Verification—A systematic approach should be defined to verify that manufacturing systems, acting singly or in combination, are fit for intended use, have been properly installed, and are operating correctly. This verification approach should be defined and documented. The extent of verification and the level of detail of documentation should be based on risk, including those associated with product quality and patient safety, and the complexity and novelty of the manufacturing system.


ASTM E2500 is very clear on encouraging the use of vendor documentation in the verification process; the guidance states that, vendor documentation, including test documents may be used as part of the verification documentation, providing the regulated company has assessed the vendor. This statement shows the intent of streamlining the verification process and goes to my third point of don’t do the same work twice! I would further stipulate that for complex, highly automated systems leveraging vendor documentation is not only encouraged but required. In most cases it is not practical or even feasible to reverse engineer complex systems in order to create a thorough verification and testing program. This means that working with reliable and trustworthy vendors is critical to a project’s success. However, it may take more than a quality systems self-survey form to ensure that one is working the right OEM.

For many years one of my pet peeves has been the lack realistic test runs on equipment prior to equipment turn over to operations. The protocols look great, instruments are calibrated, drawings are updated, and SOPs are in place, but has anyone really run the equipment? It seems so basic. The draft guidance, Science and Risk-Based Approach to Qualification of Biopharmaceutical and Pharmaceutical Manufacturing Systems, did a great job defining the role of a Performance Qualification (PQ); Testing shall demonstrate reliable performance and should be performed on the fully integrated system. In other words, let the operators run the system. Unfortunately, I feel the final version of ASTM E2500 falls short on this point. There is no specific recommendation for a PQ. The document instead chooses to focus on more fashionable things such as Quality Risk Management and Design Review. Those are great, but I don’t see how anyone can turn over a system in good faith without first doing a solid test run under real-world conditions.

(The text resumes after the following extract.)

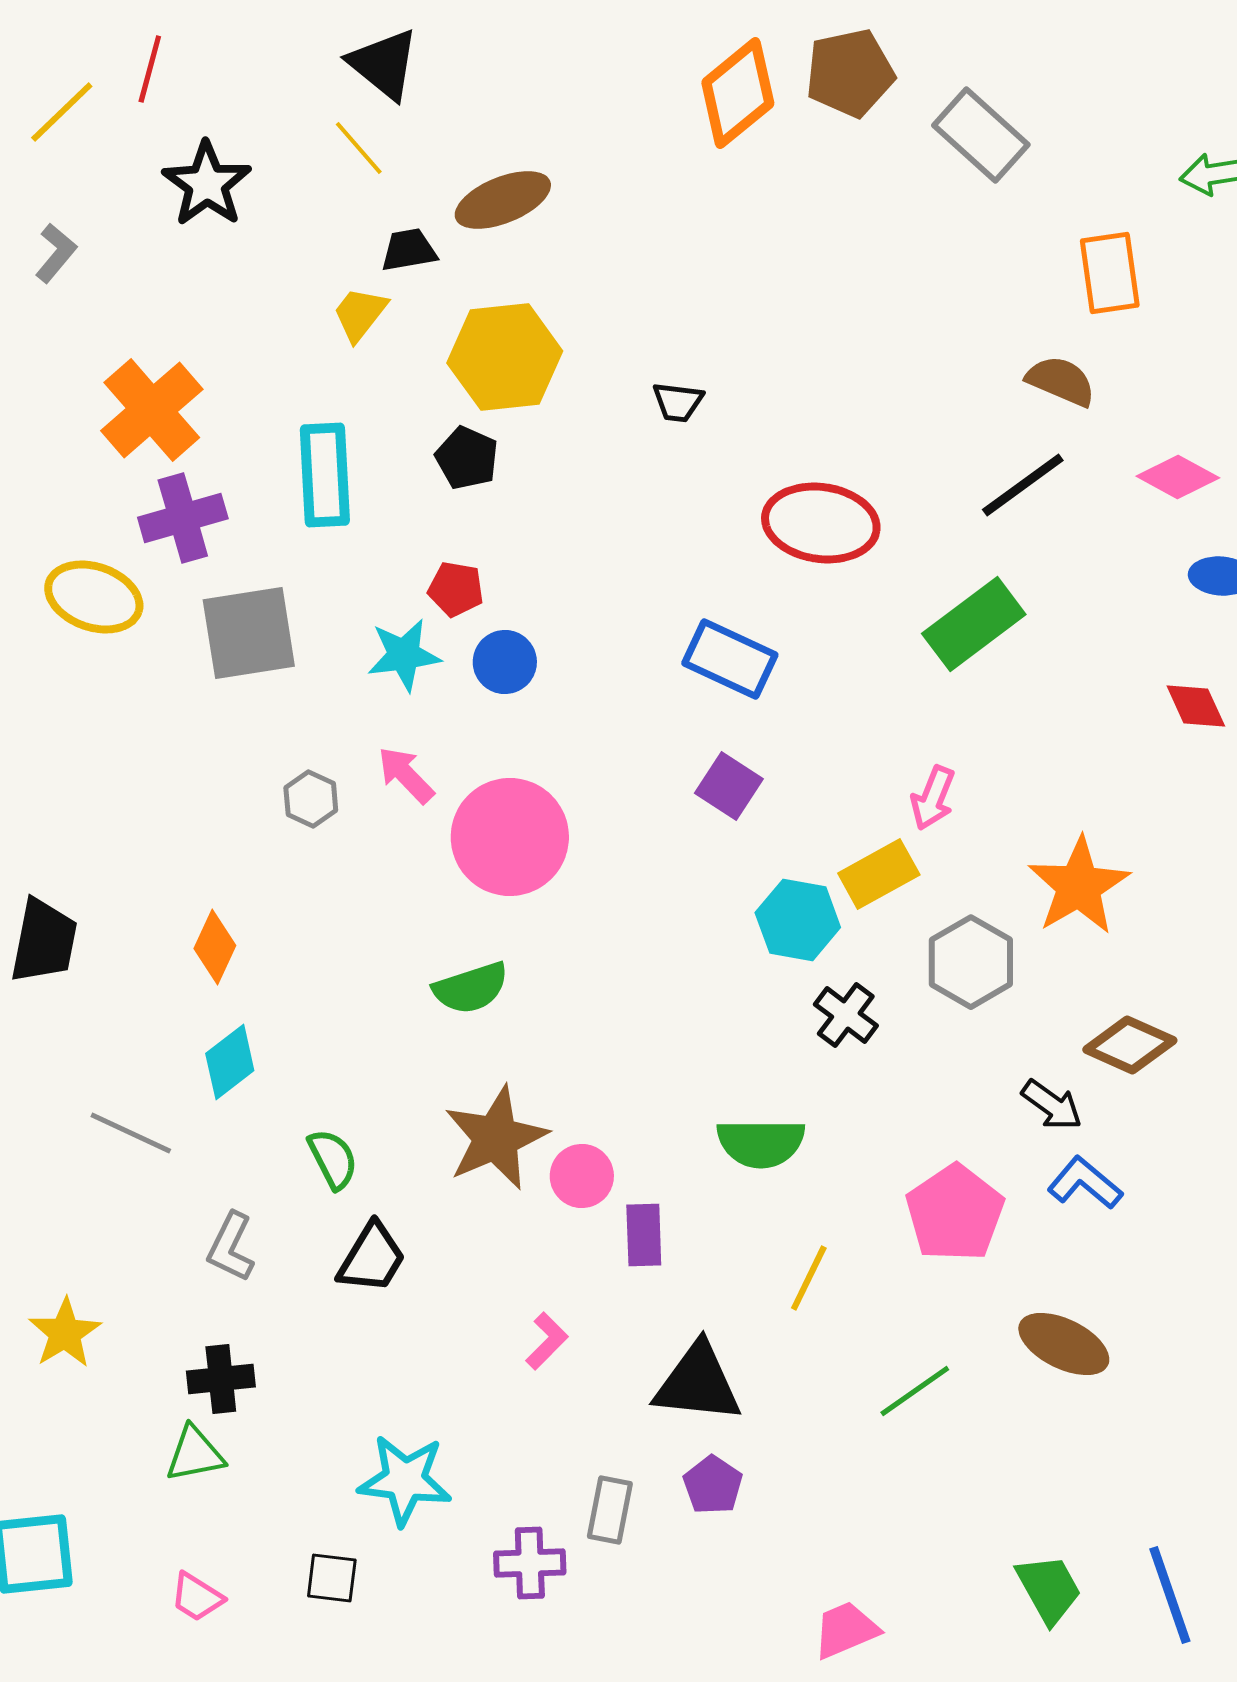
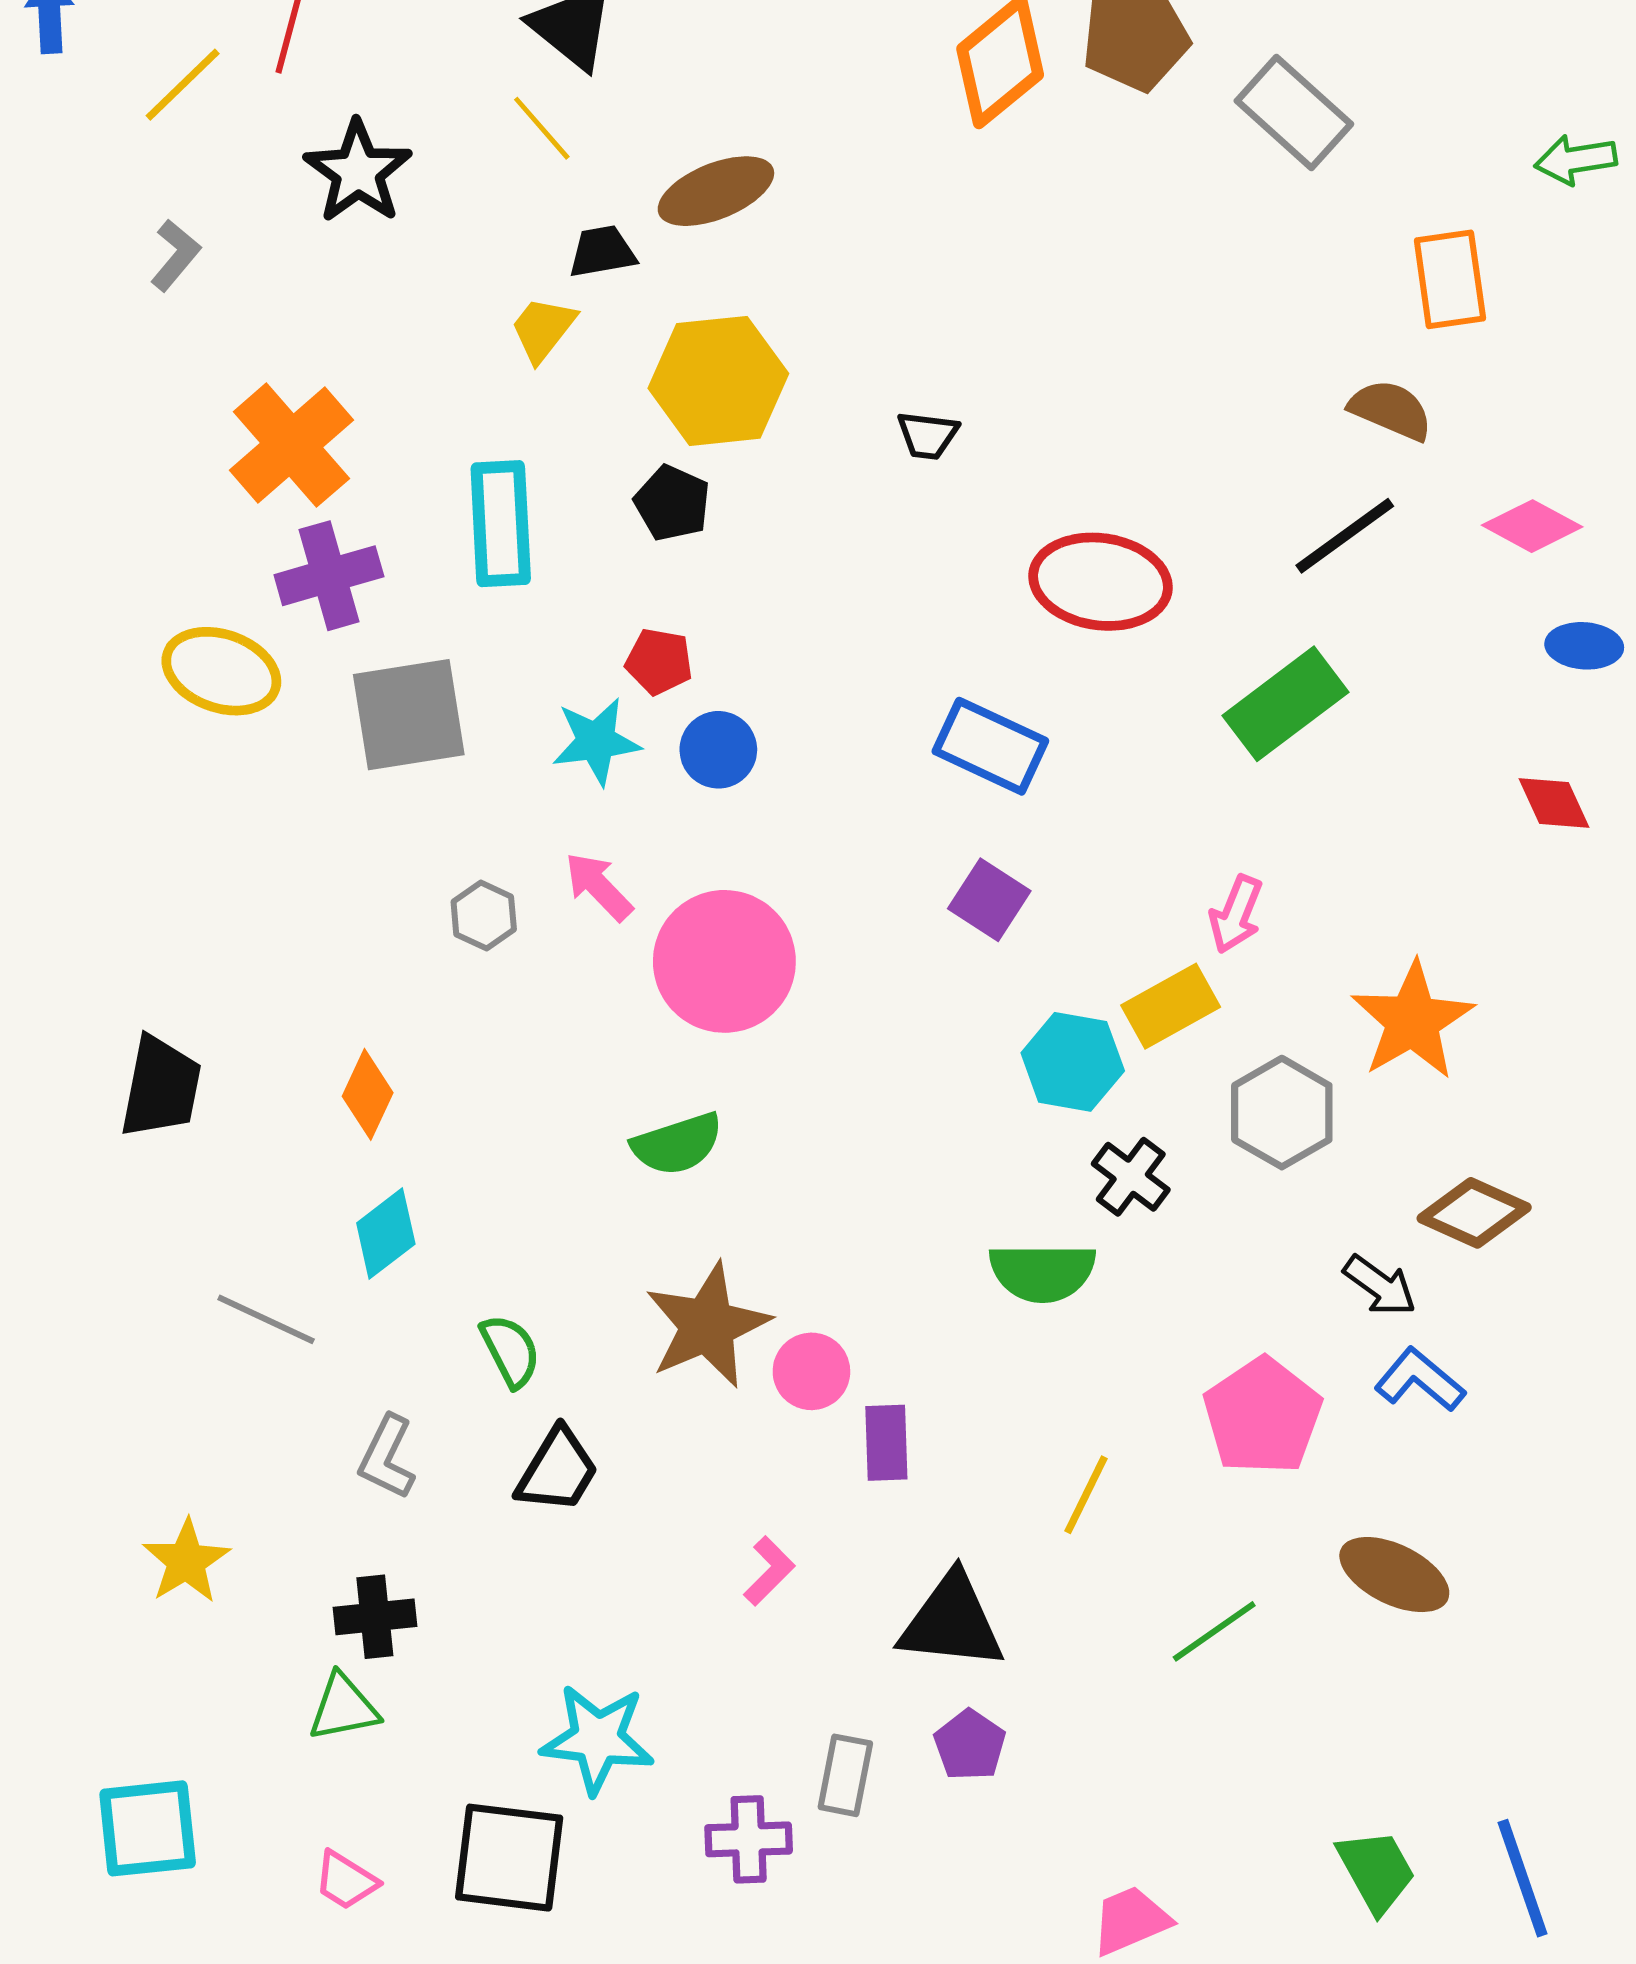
green semicircle: (761, 1143) -> (1042, 1272), moved
black square: (332, 1578) -> (509, 1858), size x1.8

Although the principles outlined above can help to streamline and ensure project success, calling an IQ/OQ a commissioning document or using a punch list instead of deviations to manage change control does not change the “physics” of a project nor does it remove the human element. If a project is underfunded, if a project is based upon an unreasonable schedule, if a project is not properly staffed, no approach to specification, design, and verification is going to work.

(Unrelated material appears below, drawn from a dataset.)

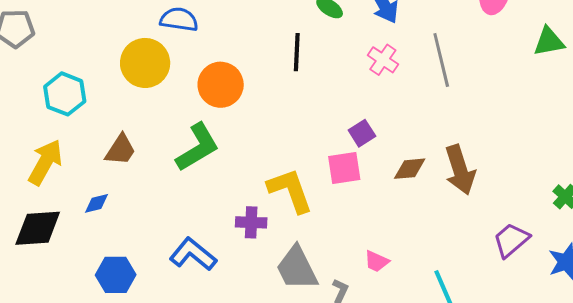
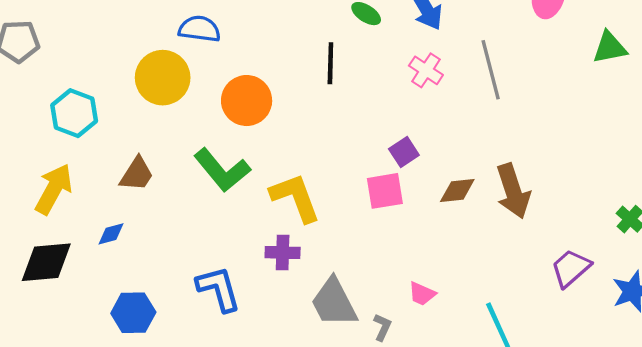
green L-shape: (198, 147) -> (222, 170), turned 82
yellow L-shape: (290, 190) -> (295, 198), moved
blue L-shape: (193, 254) -> (219, 289), turned 36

ASTM E2500 is not a license to create an engineering silo or a special projects team which cuts itself off from the rest of the organization or is disrespectful to quality assurance and/or operations. These groups are still critical to project success. Bringing quality assurance into the project early will help ensure that qualification activities are included in the project schedule in a realistic way; it can help ensure that the project doesn’t have to chase after material certifications a year too late; it can help ensure that data integrity concerns are addressed at the conceptual stage of systems design. As with any endeavor, it’s humans all the way down.